[Page images and extracted text]
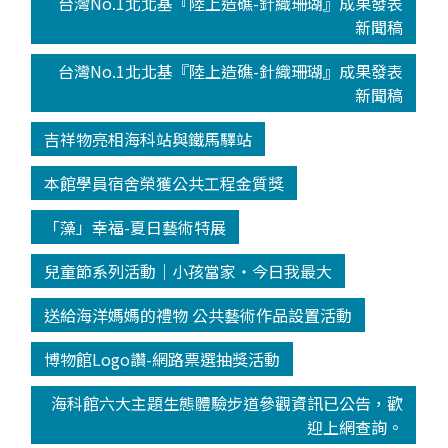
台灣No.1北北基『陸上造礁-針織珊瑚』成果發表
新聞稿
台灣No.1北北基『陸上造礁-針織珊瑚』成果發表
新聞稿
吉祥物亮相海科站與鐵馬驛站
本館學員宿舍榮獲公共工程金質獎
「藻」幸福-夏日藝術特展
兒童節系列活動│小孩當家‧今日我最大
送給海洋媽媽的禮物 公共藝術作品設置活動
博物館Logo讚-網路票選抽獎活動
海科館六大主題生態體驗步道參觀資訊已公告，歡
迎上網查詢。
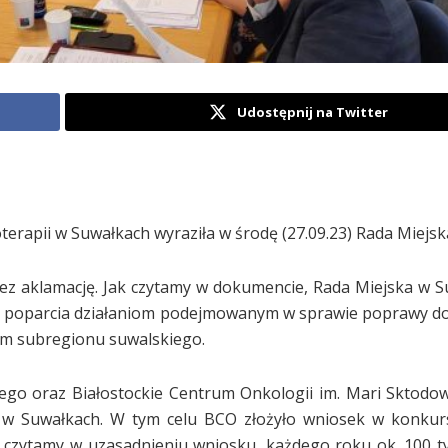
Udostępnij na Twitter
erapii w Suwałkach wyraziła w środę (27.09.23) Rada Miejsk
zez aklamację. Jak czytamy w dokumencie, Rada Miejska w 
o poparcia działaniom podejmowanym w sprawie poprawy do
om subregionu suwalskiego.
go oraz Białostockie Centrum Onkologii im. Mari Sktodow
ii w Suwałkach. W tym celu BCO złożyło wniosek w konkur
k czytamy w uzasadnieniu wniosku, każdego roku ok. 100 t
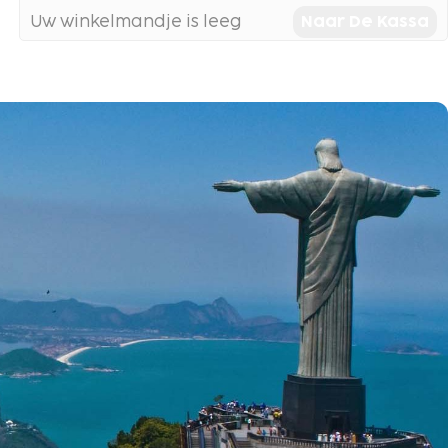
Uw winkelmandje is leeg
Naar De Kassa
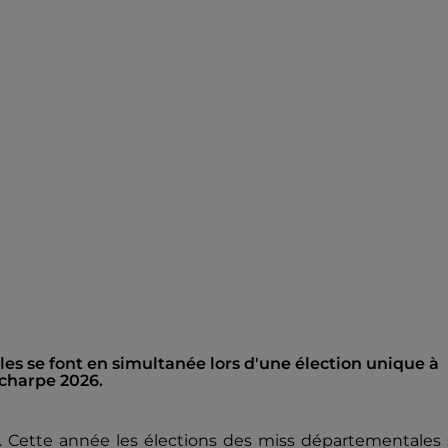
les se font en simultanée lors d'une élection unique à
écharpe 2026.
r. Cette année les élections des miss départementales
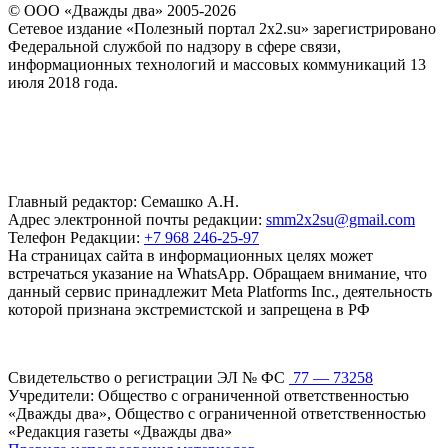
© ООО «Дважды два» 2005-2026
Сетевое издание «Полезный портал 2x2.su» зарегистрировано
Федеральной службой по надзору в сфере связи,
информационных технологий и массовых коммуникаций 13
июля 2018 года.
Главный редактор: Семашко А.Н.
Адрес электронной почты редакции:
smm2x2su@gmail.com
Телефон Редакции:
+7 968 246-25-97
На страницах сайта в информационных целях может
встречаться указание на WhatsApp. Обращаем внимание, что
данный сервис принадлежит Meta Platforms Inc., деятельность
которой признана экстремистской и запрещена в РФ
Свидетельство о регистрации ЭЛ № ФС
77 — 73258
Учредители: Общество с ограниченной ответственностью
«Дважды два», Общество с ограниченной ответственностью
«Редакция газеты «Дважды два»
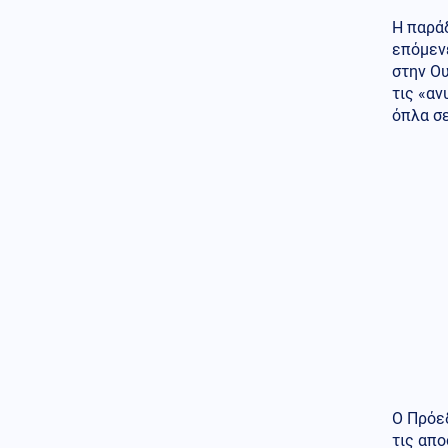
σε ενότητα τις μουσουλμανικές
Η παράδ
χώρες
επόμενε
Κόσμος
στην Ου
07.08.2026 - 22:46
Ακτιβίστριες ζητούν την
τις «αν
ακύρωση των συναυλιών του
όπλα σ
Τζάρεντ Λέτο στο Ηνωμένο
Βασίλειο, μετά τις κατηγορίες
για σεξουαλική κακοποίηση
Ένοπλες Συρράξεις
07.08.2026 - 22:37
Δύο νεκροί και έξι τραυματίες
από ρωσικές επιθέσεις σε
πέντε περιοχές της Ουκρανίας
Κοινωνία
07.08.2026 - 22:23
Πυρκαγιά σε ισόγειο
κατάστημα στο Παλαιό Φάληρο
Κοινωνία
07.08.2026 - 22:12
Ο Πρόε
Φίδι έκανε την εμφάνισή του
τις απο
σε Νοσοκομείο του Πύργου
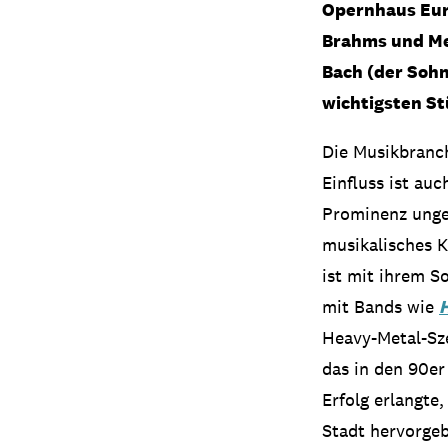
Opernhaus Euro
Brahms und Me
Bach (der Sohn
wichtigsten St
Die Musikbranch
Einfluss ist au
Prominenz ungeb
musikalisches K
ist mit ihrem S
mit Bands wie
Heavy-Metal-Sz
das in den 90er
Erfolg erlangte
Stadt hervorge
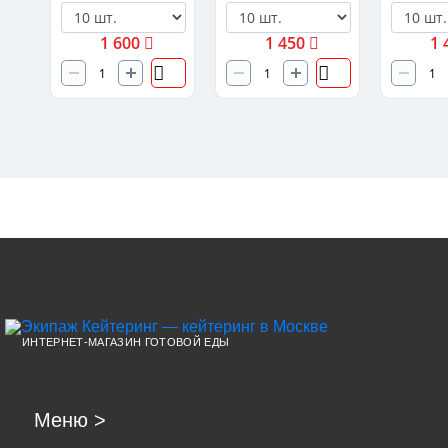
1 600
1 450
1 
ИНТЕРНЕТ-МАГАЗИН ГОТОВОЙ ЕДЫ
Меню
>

• Assignment:
Among the lines above, find those with the word "czytamy" and list them.

• Answer below:
zez aklamację. Jak czytamy w dokumencie, Rada Miejska w 
k czytamy w uzasadnieniu wniosku, każdego roku ok. 100 t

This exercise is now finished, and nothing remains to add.